Camp Pledges Careful Review of Mortgage Interest Break

The top Republican tax writer in Congress pledged a “careful, thoughtful review” of tax breaks for homeowners, including the mortgage interest deduction.

“Not every credit or deduction is a loophole,” Representative Dave Camp of Michigan, chairman of the House Ways and Means Committee, said at a hearing today in Washington.

In 2012, the home mortgage interest deduction cost the government $68 billion, according to the congressional Joint Committee on Taxation.

Critics of the deduction, including Eric Toder of the nonpartisan Tax Policy Center, say it does little to encourage homeownership and instead provides a benefit to higher-income households to purchase larger homes.

The deduction is available only to the one-third of taxpayers who itemize their deductions and tend to have higher incomes.

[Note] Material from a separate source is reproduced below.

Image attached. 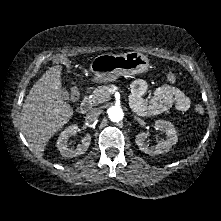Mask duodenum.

More than three-quarters of the benefit in 2012 went to households with annual incomes exceeding $100,000.

“The key is really to focus the tax benefits more carefully,” said Phillip Swagel, a public policy professor at the University of Maryland who was a Treasury Department official under President George W. Bush.

Camp is pursuing a rewrite of the U.S. tax code that would curtail tax breaks and lower rates.

At today’s hearing, the committee is also examining other tax breaks for housing, including the ability to deduct property taxes, which cost the government $24 billion in 2012 in forgone revenue.